** Opening Input records block **
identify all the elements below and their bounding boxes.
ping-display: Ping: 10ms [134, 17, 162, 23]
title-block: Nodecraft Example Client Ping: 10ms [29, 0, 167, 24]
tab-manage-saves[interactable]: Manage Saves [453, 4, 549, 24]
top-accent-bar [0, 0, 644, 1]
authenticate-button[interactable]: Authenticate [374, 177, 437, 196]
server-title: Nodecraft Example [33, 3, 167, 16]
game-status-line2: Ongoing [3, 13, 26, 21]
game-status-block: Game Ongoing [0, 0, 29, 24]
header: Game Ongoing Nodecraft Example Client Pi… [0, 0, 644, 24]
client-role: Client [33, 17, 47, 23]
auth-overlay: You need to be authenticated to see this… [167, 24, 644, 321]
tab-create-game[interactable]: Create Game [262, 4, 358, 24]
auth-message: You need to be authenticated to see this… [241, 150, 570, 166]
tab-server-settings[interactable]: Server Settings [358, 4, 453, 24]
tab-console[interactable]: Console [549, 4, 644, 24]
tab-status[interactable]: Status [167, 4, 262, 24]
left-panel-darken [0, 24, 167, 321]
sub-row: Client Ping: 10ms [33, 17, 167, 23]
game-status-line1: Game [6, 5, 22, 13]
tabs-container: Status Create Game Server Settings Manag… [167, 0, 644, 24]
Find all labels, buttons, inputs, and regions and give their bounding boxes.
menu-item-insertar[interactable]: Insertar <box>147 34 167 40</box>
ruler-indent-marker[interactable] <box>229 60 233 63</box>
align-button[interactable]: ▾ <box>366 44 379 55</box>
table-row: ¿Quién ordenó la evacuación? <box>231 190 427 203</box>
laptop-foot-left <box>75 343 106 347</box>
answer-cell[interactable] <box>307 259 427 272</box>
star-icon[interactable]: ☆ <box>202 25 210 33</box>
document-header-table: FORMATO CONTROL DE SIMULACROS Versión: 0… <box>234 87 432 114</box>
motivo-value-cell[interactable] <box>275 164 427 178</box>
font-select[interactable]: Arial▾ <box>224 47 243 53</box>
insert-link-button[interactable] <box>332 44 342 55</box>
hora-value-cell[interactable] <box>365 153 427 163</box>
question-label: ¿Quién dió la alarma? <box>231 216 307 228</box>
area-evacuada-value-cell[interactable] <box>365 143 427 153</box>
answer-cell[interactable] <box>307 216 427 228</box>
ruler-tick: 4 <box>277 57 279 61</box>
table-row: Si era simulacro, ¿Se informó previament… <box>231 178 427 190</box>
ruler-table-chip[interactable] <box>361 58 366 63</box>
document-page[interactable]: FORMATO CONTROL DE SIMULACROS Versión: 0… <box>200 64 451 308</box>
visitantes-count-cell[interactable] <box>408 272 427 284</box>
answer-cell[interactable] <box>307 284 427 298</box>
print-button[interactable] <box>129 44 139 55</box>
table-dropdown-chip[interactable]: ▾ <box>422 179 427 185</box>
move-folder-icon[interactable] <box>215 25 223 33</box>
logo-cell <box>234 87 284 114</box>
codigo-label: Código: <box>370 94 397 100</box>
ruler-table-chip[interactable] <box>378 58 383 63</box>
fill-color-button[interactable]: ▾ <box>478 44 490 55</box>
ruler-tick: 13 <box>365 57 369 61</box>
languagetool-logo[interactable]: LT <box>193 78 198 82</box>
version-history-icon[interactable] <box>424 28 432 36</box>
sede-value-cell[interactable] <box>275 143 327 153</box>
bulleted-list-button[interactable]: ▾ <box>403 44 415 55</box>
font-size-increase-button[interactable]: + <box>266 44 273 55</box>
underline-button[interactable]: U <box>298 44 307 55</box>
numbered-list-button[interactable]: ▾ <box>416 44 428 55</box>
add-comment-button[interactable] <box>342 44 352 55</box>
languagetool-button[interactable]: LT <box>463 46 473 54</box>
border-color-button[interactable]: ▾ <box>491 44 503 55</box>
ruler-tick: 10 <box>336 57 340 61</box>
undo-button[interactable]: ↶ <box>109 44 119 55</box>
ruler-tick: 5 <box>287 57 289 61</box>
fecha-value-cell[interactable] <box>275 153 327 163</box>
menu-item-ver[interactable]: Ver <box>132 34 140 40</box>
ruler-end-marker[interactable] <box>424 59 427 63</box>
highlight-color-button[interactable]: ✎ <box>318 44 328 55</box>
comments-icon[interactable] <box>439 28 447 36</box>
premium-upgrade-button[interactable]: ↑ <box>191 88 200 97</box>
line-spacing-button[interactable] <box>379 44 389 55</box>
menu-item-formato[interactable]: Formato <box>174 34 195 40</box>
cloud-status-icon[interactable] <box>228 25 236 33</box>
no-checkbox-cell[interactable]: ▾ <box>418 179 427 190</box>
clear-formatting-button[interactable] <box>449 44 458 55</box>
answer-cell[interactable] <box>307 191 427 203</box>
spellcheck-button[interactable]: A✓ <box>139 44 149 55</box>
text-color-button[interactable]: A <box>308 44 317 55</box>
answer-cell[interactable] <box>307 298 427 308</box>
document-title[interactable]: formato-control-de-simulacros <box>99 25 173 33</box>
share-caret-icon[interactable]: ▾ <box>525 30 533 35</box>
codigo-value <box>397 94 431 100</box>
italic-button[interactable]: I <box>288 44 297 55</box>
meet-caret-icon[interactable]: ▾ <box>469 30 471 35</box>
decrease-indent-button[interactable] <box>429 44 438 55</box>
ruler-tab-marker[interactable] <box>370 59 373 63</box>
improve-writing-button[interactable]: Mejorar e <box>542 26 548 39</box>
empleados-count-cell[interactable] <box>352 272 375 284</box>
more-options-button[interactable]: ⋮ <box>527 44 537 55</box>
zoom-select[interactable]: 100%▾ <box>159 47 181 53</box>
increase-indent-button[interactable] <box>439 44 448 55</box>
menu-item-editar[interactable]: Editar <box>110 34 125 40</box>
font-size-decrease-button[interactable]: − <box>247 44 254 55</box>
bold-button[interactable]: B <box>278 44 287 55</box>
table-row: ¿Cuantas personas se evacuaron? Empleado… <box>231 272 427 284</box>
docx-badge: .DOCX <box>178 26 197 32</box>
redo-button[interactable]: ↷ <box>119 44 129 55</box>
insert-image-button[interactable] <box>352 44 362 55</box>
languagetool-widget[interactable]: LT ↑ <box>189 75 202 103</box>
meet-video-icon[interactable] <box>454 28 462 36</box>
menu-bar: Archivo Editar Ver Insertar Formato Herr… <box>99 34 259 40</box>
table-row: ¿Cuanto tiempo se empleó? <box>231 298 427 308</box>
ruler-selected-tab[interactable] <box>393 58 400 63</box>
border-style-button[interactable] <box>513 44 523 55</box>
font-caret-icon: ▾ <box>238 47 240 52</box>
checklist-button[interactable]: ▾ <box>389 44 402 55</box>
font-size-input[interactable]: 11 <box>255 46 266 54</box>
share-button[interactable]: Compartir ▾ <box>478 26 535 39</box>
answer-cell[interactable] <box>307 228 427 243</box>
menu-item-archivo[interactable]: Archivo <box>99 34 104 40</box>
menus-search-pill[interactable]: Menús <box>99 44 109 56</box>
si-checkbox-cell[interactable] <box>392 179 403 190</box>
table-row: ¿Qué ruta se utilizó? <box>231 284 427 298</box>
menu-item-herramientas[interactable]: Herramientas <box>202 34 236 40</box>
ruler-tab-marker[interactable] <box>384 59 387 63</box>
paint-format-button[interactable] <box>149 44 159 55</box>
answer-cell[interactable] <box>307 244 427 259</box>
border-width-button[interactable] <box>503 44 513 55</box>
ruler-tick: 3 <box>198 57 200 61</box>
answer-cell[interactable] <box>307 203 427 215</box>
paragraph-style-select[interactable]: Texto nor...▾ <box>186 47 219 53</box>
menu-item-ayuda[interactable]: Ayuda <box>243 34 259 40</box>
** Closing Input records block **
** Opening Input records block **
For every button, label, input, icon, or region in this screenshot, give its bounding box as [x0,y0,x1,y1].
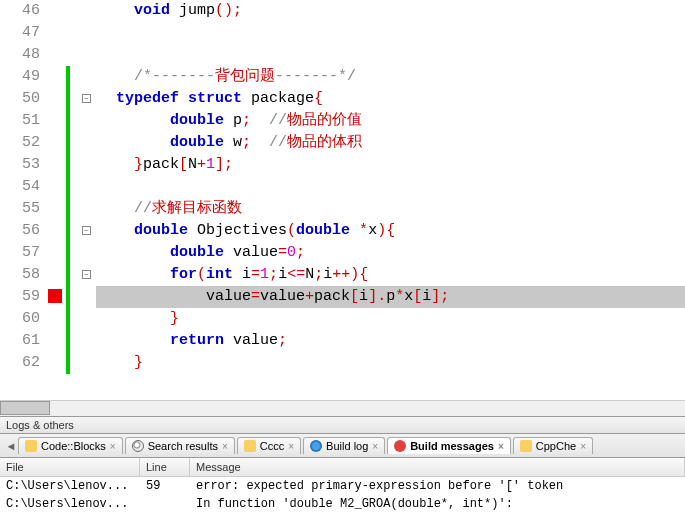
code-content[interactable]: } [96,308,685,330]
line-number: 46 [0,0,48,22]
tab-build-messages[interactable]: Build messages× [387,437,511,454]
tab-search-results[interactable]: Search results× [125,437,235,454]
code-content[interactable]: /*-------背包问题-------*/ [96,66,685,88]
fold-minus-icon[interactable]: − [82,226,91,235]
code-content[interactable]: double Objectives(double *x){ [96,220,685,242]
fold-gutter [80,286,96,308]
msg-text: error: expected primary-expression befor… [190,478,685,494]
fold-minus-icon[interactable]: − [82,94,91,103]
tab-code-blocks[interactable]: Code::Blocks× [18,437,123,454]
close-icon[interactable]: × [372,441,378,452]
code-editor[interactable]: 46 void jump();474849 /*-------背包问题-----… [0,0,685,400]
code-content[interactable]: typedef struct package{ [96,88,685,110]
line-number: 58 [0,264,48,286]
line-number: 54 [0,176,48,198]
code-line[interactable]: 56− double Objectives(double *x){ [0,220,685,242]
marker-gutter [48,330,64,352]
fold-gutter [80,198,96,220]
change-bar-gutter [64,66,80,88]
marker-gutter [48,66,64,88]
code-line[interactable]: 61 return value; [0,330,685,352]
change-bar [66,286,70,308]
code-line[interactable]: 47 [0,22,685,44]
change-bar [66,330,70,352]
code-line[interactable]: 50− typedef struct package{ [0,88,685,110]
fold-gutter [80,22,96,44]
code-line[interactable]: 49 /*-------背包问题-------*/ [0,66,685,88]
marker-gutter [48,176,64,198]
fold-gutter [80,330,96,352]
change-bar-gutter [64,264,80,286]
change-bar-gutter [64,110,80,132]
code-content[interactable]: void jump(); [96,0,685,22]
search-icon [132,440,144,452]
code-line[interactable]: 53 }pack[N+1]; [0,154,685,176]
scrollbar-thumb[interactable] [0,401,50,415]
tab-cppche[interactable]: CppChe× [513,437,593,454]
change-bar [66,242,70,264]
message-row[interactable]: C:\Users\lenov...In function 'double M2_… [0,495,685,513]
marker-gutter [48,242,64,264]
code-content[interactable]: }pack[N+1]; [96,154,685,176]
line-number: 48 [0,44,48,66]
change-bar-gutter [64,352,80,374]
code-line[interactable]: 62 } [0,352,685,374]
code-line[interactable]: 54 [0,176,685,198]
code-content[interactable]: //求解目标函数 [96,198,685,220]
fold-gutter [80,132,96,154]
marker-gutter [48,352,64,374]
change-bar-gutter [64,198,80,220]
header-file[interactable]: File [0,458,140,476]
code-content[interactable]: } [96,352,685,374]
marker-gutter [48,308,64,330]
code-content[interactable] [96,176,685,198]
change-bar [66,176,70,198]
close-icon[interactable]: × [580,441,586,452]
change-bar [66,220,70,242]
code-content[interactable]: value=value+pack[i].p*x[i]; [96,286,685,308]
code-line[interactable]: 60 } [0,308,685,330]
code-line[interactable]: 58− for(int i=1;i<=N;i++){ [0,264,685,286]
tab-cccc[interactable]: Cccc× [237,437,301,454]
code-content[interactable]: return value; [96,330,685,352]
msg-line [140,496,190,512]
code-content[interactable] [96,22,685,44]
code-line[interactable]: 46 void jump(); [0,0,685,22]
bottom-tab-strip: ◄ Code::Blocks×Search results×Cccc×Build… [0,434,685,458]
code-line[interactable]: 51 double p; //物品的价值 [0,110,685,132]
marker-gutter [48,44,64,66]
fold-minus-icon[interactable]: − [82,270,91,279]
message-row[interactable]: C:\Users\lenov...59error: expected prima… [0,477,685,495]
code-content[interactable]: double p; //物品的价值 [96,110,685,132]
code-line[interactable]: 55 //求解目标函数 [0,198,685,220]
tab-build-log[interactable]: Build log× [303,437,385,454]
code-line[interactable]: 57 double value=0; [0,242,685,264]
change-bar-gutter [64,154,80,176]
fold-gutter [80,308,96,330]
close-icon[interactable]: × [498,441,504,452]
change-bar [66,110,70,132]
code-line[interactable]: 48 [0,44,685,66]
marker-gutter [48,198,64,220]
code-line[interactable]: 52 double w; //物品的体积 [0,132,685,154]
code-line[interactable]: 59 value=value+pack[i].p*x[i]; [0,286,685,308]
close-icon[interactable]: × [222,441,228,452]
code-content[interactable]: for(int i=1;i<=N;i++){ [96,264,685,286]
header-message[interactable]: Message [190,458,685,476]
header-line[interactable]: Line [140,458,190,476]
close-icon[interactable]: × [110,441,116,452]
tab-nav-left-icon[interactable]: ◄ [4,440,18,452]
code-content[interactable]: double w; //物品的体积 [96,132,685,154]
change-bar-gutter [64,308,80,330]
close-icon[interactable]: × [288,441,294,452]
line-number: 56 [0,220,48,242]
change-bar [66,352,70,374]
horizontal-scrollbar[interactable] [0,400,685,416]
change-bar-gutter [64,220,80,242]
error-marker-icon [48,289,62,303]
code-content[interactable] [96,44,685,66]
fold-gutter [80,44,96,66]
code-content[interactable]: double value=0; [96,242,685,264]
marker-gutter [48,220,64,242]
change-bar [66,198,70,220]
** Closing Input records block **
After reading the entries above, state how many lines hold the word "scrollbar", with no text besides the number.

## Result for this exercise
2